Google AdWords is the leading provider of PPC advertising because most consumers turn to Google to conduct their searches. According to Smart Insights, Google accounts for over 77% of searches online and close to 4.5 billion searches per day. With all of this web traffic, it makes sense for companies to turn to Google to take advantage of some of their traffic. Google AdWords provides a variety of tools for companies to help them analyze search engine performance, showing you where your page does well in turning up on search engine results pages and showing you what keywords might be useful. These tools are free to members that have verified sites, and they can help you get a clearer picture of your web traffic. It’s important to do a lot of research about the habits of your paying customers in order to determine the best keywords for your company.
You might be tempted to pick the keywords that have the most searches, but be very careful with this strategy. Although it may result in many visits to your website (which you’ll pay for), it may not yield the results you are looking for. For example, suppose you bought clicks for the search term “ties.” This would yield more results than something like “formal ties in Denver,” but may not bring the right traffic. Someone could be looking for hair ties, bowties, tie-dye, and who knows what else. Plus, the search engine raises the price of each click when there are many searches, as this space becomes more competitive. The average cost for a PPC is two to three dollars, so this can add up very quickly. Instead, using a long-tail keyword, like in the example above, will yield fewer results but with more accuracy. Thinking of an exhaustive list of these long-tail keywords is a key step to being successful with your PPC campaign—think about how often you start searching with a general term before typing in another, more specific query.
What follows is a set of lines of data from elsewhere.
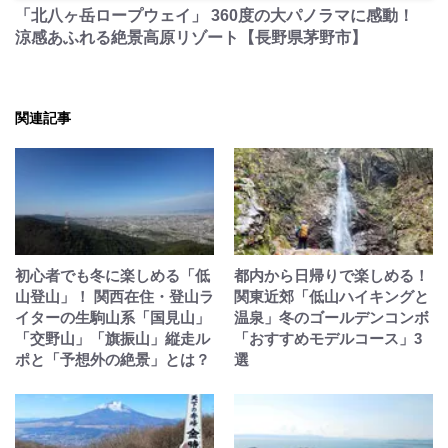
「北八ヶ岳ロープウェイ」 360度の大パノラマに感動！
涼感あふれる絶景高原リゾート【長野県茅野市】
関連記事
初心者でも冬に楽しめる「低
都内から日帰りで楽しめる！
山登山」！ 関西在住・登山ラ
関東近郊「低山ハイキングと
イターの生駒山系「国見山」
温泉」冬のゴールデンコンボ
「交野山」「旗振山」縦走ル
「おすすめモデルコース」3
ポと「予想外の絶景」とは？
選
Also, consider adding negative keywords. If you know that people who search for, say, “armani ties in Denver” will not likely be interested in shopping at a boutique tie design shop, then this would work great as a negative keyword. It’s a necessary step, because if you have paid for the keyword string “ties in Denver,” you have the potential to receive visits for queries that include that search term—a waste of money. It’s also important to continuously review and reevaluate the most expensive keywords you select—if you are paying a lot for clicks, but few of these clicks convert to real sales, then it’s time to come up with new keywords.
Managing a PPC campaign can be trickier than it may seem at first, but there are places where you can find professional AdWords help. These firms will not only set up the AdWords keywords for you, but they’ll evaluate every part of the process. For example, which webpage does the link navigate to (the landing page)? Can the text of the link itself (the anchor text) be improved to prevent accidental clicks and encourage paying customers? Are there any long-tail keywords you may have forgotten, or products that might pair well with your product or service? Can your product or service be split up into smaller groups to encourage more specific results (for example, “cheap furniture in Denver” might be changed to “cheap sofas in Denver” and “cheap tables in Denver” etc)? What percentage of AdWords clicks convert to sales for each keyword? A firm can help you address these issues and more.